BEGIN Data for this exercise
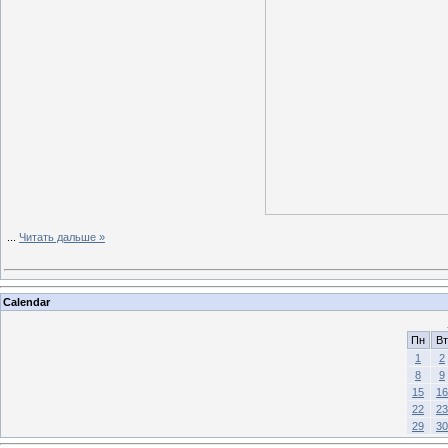
...
Читать дальше »
Calendar
Пн
Вт
1
2
8
9
15
16
22
23
29
30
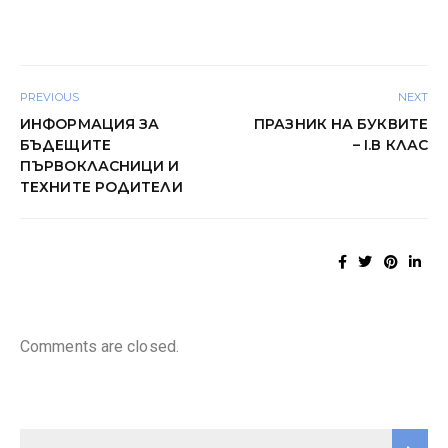
PREVIOUS
NEXT
ИНФОРМАЦИЯ ЗА
ПРАЗНИК НА БУКВИТЕ
БЪДЕЩИТЕ
– I.В КЛАС
ПЪРВОКЛАСНИЦИ И
ТЕХНИТЕ РОДИТЕЛИ
Comments are closed.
END Data for this exercise
Problem description: The records above should be copied word for word, with the pictures left out.

Response for this exercise:
...
Читать дальше »
Calendar
Пн
Вт
1
2
8
9
15
16
22
23
29
30
PREVIOUS
NEXT
ИНФОРМАЦИЯ ЗА
ПРАЗНИК НА БУКВИТЕ
БЪДЕЩИТЕ
– I.В КЛАС
ПЪРВОКЛАСНИЦИ И
ТЕХНИТЕ РОДИТЕЛИ
Comments are closed.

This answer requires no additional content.